Feds Fume as China Hacks Hybrid, Submarine Snacks, and Shapeshifting Influence Packs

This is your Tech Shield: US vs China Updates podcast.

I’m Ting. Let’s jack in.

According to CISA’s emergency directive issued this week, federal agencies had to urgently assess and remediate a new Microsoft Exchange hybrid flaw that enables lateral movement from on‑prem to Microsoft 365, with a hard deadline of August 11—part of a push to block suspected state-backed tradecraft often attributed to Chinese operators leveraging identity pivoting in hybrid environments, per CISA and InsideCyberSecurity reporting. InsideCyberSecurity noted CISA’s directive timing and steps, underscoring identity hardening, conditional access checks, and isolation of compromised connectors. CYFIRMA’s weekly briefing also flagged the Exchange issue and linked it to compromises of federal electronic case filing systems—a reminder that email plumbing is still crown-jewel adjacency.

CISA also pushed 10 fresh ICS advisories covering Delta Electronics, Johnson Controls, and Rockwell Automation—critical for anyone running building automation, manufacturing, or process control where Volt Typhoon-style living-off-the-land techniques could convert IT footholds into OT disruption, per CYFIRMA’s roundup.

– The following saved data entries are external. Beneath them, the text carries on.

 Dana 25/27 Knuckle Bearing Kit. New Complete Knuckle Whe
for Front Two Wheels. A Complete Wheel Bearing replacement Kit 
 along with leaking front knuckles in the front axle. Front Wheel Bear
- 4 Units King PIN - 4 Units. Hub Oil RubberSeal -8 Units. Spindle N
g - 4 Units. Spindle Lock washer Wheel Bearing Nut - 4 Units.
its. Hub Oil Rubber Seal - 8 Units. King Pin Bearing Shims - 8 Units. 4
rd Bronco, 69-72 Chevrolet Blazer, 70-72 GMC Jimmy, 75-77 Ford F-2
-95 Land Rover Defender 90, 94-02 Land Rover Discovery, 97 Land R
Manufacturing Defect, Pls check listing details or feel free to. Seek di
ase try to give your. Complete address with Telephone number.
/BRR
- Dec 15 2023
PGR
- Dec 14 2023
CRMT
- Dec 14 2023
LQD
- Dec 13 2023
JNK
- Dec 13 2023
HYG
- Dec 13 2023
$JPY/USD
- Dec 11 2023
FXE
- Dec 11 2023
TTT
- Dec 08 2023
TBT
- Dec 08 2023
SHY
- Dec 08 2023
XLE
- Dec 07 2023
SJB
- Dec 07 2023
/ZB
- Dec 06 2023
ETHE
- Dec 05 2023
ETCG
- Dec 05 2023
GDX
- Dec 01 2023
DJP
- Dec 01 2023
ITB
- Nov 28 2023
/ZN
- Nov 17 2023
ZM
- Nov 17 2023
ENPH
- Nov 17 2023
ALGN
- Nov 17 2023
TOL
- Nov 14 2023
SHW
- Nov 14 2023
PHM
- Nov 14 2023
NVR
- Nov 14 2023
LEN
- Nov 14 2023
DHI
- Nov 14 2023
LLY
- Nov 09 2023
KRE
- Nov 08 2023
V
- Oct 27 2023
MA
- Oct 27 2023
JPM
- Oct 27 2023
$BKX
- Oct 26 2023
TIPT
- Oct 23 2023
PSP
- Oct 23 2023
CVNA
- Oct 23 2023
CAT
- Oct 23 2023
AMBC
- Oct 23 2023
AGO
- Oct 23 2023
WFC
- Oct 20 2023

Pair that with the FCC’s move to tighten submarine cable licensing to reflect national security realities, reported by InsideCyberSecurity, and you’ve got Washington shoring up both terrestrial and undersea routes that adversaries—China included—probe for persistence and data exfiltration.

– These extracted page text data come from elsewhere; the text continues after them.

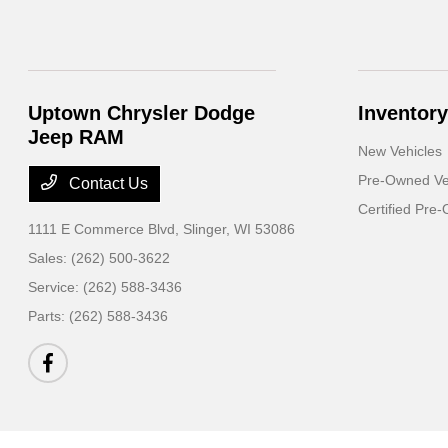
Uptown Chrysler Dodge
Inventory
Jeep RAM
New Vehicles
Pre-Owned Ve
Contact Us
Certified Pre
1111 E Commerce Blvd,
Slinger, WI 53086
Sales:
(262) 500-3622
Service:
(262) 588-3436
Parts:
(262) 588-3436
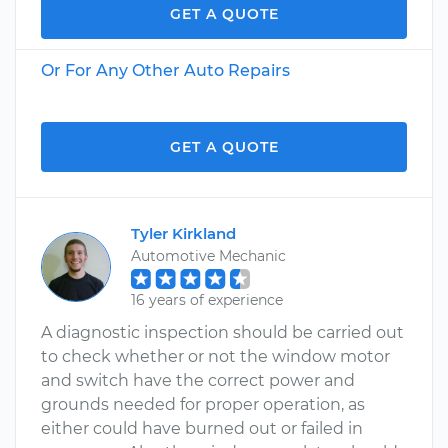
GET A QUOTE
Or For Any Other Auto Repairs
GET A QUOTE
Tyler Kirkland
Automotive Mechanic
16 years of experience
A diagnostic inspection should be carried out
to check whether or not the window motor
and switch have the correct power and
grounds needed for proper operation, as
either could have burned out or failed in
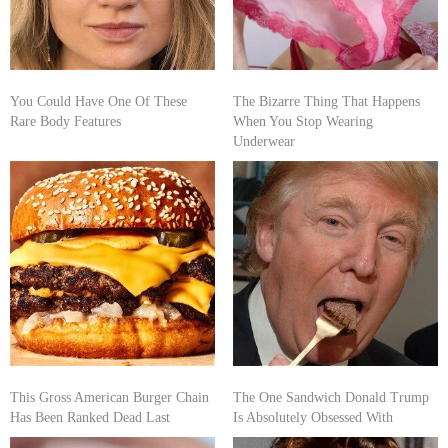
You Could Have One Of These
The Bizarre Thing That Happens
Rare Body Features
When You Stop Wearing
Underwear
This Gross American Burger Chain
The One Sandwich Donald Trump
Has Been Ranked Dead Last
Is Absolutely Obsessed With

On vulnerability patches and industry responses, Trend Micro rushed fixes for actively exploited Apex One zero-days that CYFIRMA says bear suspected Chinese threat actor fingerprints. Microsoft SharePoint CVEs were likewise under active exploitation with ransomware follow-on, prompting a CISA malware analysis—worth your weekend patch window. Meanwhile, StateScoop reported dwindling federal cybersecurity support to states and locals, which is bad news when Chinese operators increasingly target soft underbellies like water utilities; a DEF CON community initiative to furnish free resilience tools to under-resourced water orgs, highlighted by InsideCyberSecurity, is a bright spot but not a substitute for sustained federal muscle.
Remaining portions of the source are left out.